Jadi cari saja sesuatu yang kita sukai. Nggak perlu memaksakan diri baca buku-buku susah yang nggak kita suka, cuma biar terlihat keren dan jangan asal terima informasi tanpa mgklarifikasi kebenarannya. Nggak maukan gara-gara salah asal belajar jadi salah informasi.Malah kelihatan bodoh nanti! TRYING TO BE COOL IS NOT COOL, TRYING TO LOOK SMART IS NOT SMART, ENCOURAGE YOURSELVES TO FIND SOME ANSWER, YOU MIGHT BE SMART IN SOMEWAY. GOOD LUCK

Iklan

35 thoughts on “ViTaMin OtAk AmPuh..

  1. Pinter itu relatif…
    Saat ini justru perusahaan tdk begitu tertarik dg org-org pitar diatas kertas. Perusahaan atau pemerintah, membutuhkan mereka yang memiliki ide2, cemerlang..
    Menciptakan Ide, berarti mereka mempunyai ilmu..
    Ilmu itu bisa didapat dari membaca atau pengalaman dan pelajaran di skul..

    Gitu deh..

    ummm… jadi yang punya ide2 seger gtu ya??? oke…

  2. hahahaha……
    jaman sekarang tu gak butuh orang yang pinter…..
    yang dibutuhin tu orang yang bisa kerja tim, menghargai orang lain, n mau belajar…
    hehehehe
    lam kenal dari jogja…
    jangan lupa mampir yach…

    siiiipppp…

  3. eh, beneran itu, banyak temenku yang pinter banget cerdas banget tapi kalo diajak bicara banyak, dia ndak ngerspon.
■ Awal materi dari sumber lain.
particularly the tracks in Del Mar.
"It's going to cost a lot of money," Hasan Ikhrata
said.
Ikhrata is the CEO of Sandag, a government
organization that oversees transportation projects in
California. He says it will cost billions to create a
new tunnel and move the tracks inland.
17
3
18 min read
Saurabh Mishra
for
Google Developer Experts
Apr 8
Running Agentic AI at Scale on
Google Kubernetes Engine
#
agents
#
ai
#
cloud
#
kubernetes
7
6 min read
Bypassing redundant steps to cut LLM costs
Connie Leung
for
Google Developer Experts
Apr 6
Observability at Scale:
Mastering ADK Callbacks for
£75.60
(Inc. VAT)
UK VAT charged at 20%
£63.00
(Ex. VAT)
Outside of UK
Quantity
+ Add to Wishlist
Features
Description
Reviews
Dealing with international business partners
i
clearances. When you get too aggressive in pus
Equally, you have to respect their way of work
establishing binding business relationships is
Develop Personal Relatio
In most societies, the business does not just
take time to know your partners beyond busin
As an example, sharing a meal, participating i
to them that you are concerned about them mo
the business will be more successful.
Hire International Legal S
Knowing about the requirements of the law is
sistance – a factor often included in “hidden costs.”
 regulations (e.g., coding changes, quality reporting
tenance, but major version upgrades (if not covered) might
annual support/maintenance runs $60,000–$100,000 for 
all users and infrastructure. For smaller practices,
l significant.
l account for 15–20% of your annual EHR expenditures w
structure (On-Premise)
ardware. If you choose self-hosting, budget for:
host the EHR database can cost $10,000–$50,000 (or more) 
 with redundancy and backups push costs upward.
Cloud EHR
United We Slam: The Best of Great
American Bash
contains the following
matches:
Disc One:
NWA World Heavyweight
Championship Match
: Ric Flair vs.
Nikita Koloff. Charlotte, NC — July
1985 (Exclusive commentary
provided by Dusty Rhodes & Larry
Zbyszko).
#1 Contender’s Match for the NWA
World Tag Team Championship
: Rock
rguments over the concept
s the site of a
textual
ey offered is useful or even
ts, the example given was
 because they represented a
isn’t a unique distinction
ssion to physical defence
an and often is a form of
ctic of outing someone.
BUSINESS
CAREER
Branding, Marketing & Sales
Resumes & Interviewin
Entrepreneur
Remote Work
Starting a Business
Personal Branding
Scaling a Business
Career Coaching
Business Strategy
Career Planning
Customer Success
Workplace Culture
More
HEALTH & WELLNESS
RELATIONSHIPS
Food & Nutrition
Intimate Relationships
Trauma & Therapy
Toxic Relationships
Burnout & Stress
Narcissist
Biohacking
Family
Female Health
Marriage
Dia juga ngaku kalo emang ndak punya banyak teman.. doooh, apa untungnya pinter klao ndak punya teman atau temannya sedikit yah??

    huhuhu…

    mungkin dia nggak nyambung krn cara b’pkirnya beda sama org kebanyakan.. tapi nggak punya temen= hidup hya berwarna hitam dan putih..

  4. what if… the future isn’t longer question?

    * ga nyambung…

    walah-walah… dari IQ EQ dan SQ da 1 lgi yaitu ESQ = emotional spiritual quontient

    YUP… yang satunya lupa.. ESQ..
    tapi baru denger jg seh

  5. setuju sama kang achoey, tiap kita punya potensi unggulan, makanya ada teori multiple intelegence, nah tinggal kita temukan kecenderungan kita dì mana trus kembangkan deh, salam semangat

    bener bgt percuma punya potensi tapi disia-siakan

  6. Saya pernah baca ..
    IQ tuh cma menentukan 25% dari kesuksesan seseorang .
    Sisanya EQ dan SQ

    Btw phisikotes kaga mumet ?
    Padahal uda beres pisikotes saya langsung pusing2,mual,ngidam*loh?*
    =.=

    paz psikotes sih mumet tapi ada penyemangatnya… hehehe

  7. Jadi inget omongan temen, pinter itu relatif tapi bodoh itu mutlak. Apa bener ya? Wkwkwkwk. :mrgreen:

    bener seh.. karena orang nggak akan jadi pinter sebelum bodoh dulu ya nggak?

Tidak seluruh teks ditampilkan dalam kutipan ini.